WHAT IS EXPECTED ▸ Write out only the tail of the records, beginning at the line containing "ongelmiin, köyhyyteen ja" and including the last line, exactly as written.

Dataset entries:
# # #

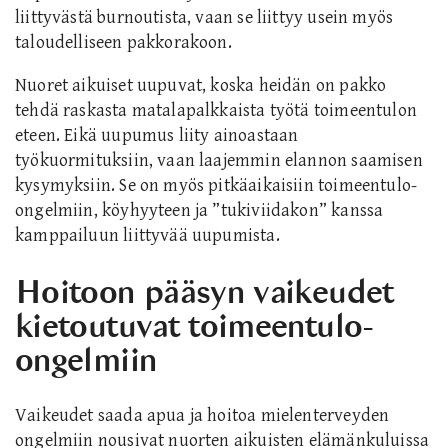
liittyvästä burnoutista, vaan se liittyy usein myös
taloudelliseen pakkorakoon.
Nuoret aikuiset uupuvat, koska heidän on pakko
tehdä raskasta matalapalkkaista työtä toimeentulon
eteen. Eikä uupumus liity ainoastaan
työkuormituksiin, vaan laajemmin elannon saamisen
kysymyksiin. Se on myös pitkäaikaisiin toimeentulo-
ongelmiin, köyhyyteen ja ”tukiviidakon” kanssa
kamppailuun liittyvää uupumista.
Hoitoon pääsyn vaikeudet
kietoutuvat toimeentulo-
ongelmiin
Vaikeudet saada apua ja hoitoa mielenterveyden
ongelmiin nousivat nuorten aikuisten elämänkuluissa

# # #

RESPONSE TO THIS EXERCISE ▸
ongelmiin, köyhyyteen ja ”tukiviidakon” kanssa
kamppailuun liittyvää uupumista.
Hoitoon pääsyn vaikeudet
kietoutuvat toimeentulo-
ongelmiin
Vaikeudet saada apua ja hoitoa mielenterveyden
ongelmiin nousivat nuorten aikuisten elämänkuluissa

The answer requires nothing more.